CenterPoint identified $23 billion in spending opportunities in the electric business through 2030 focused on system growth, resiliency and investments in renewables as well as grid improvements for "accelerated" electric vehicle adoption. On the gas side, CenterPoint sees more than $16 billion in "sustainable capital investments through 2030" focused primarily on system modernization and improvement, including replacing more than 10,000 miles of legacy steel and plastic pipe.

"This spend doesn't rely on any big bets," CenterPoint Executive Vice President and CFO Jason Wells told analysts and investors. "This is routine spend consistent with what our customers are asking for."

'No equity needs'

Lesar said the management team expects "this 10-year plan can be fully executed with the liquidity that we will have on hand after we close" the merger of Enable Midstream Partners and Energy Transfer LP and the sale of the Arkansas and Oklahoma gas distribution companies.

"It is not dependent on nor does it require the sale of any other pieces of our business," the CEO said. "However, as we've said, given the high prices that we got for the gas LDCs, we will be open to additional sales if we can see a way to continually and efficiently recycle capital through our business if new opportunities arise for us."

CenterPoint owns a 53.7% limited partnership interest in Enable and expects the deal to close in the fourth quarter of the year. The company plans to complete its exit from the midstream business by the end of 2022, executives said.

Lesar and Wells added that "there is no rebasing" of the expected annual growth rate.

In addition, there are "no equity needs" in the 10-year plan.

"This is possible because we can efficiently recycle the proceeds from the sale of the gas LDCs and [the Energy Transfer merger], take the increased cash flow we're going to get from our business, plus an allowable amount of regulated debt and that will be what we need to execute this plan," Lesar said.

Under this 10-year financial plan, CenterPoint expects to grow its rate base to more than $37 billion by 2030, up from more than $16 billion in 2020, increase utility earnings to $2.38 per share in 2030 from $1.17 at the end of 2020, and grow the dividend to $1.21 from 60 cents per share in 2020.

"We have runway for capital spending well beyond this 10-year horizon," Lesar told analysts and investors. "Bottom line, there is no capital spending cliff at CenterPoint as we go forward."

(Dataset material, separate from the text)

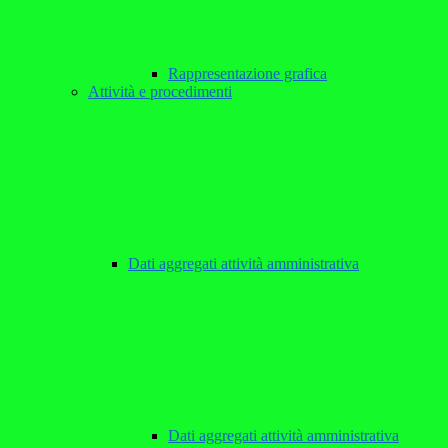
Rappresentazione grafica
Attività e procedimenti
Dati aggregati attività amministrativa
Dati aggregati attività amministrativa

"We have outlined a plan that we are absolutely confident we can achieve," Wells said. "Our focus is on under-promising and over-delivering."

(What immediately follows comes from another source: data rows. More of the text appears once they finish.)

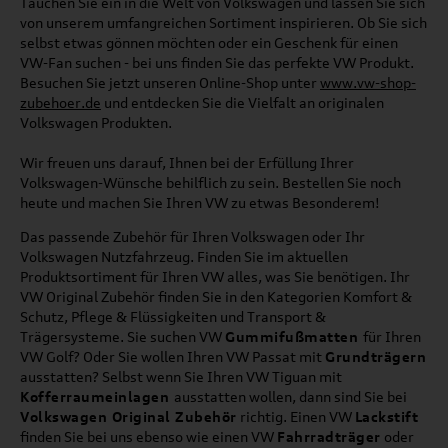
Tauchen Sie ein in die Welt von Volkswagen und lassen Sie sich
von unserem umfangreichen Sortiment inspirieren. Ob Sie sich
selbst etwas gönnen möchten oder ein Geschenk für einen
VW-Fan suchen - bei uns finden Sie das perfekte VW Produkt.
Besuchen Sie jetzt unseren Online-Shop unter
www.vw-shop-
zubehoer.de
und entdecken Sie die Vielfalt an originalen
Volkswagen Produkten.
Wir freuen uns darauf, Ihnen bei der Erfüllung Ihrer
Volkswagen-Wünsche behilflich zu sein. Bestellen Sie noch
heute und machen Sie Ihren VW zu etwas Besonderem!
Das passende Zubehör für Ihren Volkswagen oder Ihr
Volkswagen Nutzfahrzeug. Finden Sie im aktuellen
Produktsortiment für Ihren VW alles, was Sie benötigen. Ihr
VW Original Zubehör finden Sie in den Kategorien Komfort &
Schutz, Pflege & Flüssigkeiten und Transport &
Trägersysteme. Sie suchen VW
Gummifußmatten
für Ihren
VW Golf? Oder Sie wollen Ihren VW Passat mit
Grundträgern
ausstatten? Selbst wenn Sie Ihren VW Tiguan mit
Kofferraumeinlagen
ausstatten wollen, dann sind Sie bei
Volkswagen Original Zubehör
richtig. Einen VW
Lackstift
finden Sie bei uns ebenso wie einen VW
Fahrradträger
oder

CenterPoint on Sept. 23 also reaffirmed its $1.25 to $1.27 utility EPS guidance for 2021 and announced utility EPS guidance of $1.35 to $1.37 for 2022.

Cutting emissions

At the analyst day, CenterPoint executives also announced the company's plan to target net-zero direct carbon emissions by 2035.

"This goal will be almost 15 years ahead of ... the peer average of utilities that own generation today," Lesar said.

Wells noted that CenterPoint is targeting net-zero Scope 1 and Scope 2 greenhouse gas emissions by 2035 and plans to reduce Scope 3 emissions by 20% to 30% by 2035. CenterPoint also plans to "reduce our methane emissions by about one-third by 2035," Wells said.

CenterPoint will retire coal units in Indiana, add renewable generation and focus on modernizing its natural gas distribution pipelines with enhanced leak detection.

CenterPoint, which combined and rebranded its electric utilities after the acquisition of Indiana-based Vectren Corp., has forecast the retirement of both A.B. Brown coal units and the 90-MW F.B. Culley coal unit 2 in 2023. The utility intends to exit its 150-MW stake in the Warrick coal plant in 2023 and will address plans for its 270-MW F.B. Culley unit 3 in the next integrated resource plan in Indiana.

The company's preferred portfolio outlined in 2020 calls for adding 700 MW to 1,000 MW of solar and storage in the 2023-2024 time frame and two natural gas combustion turbines totaling 460 MW in 2024.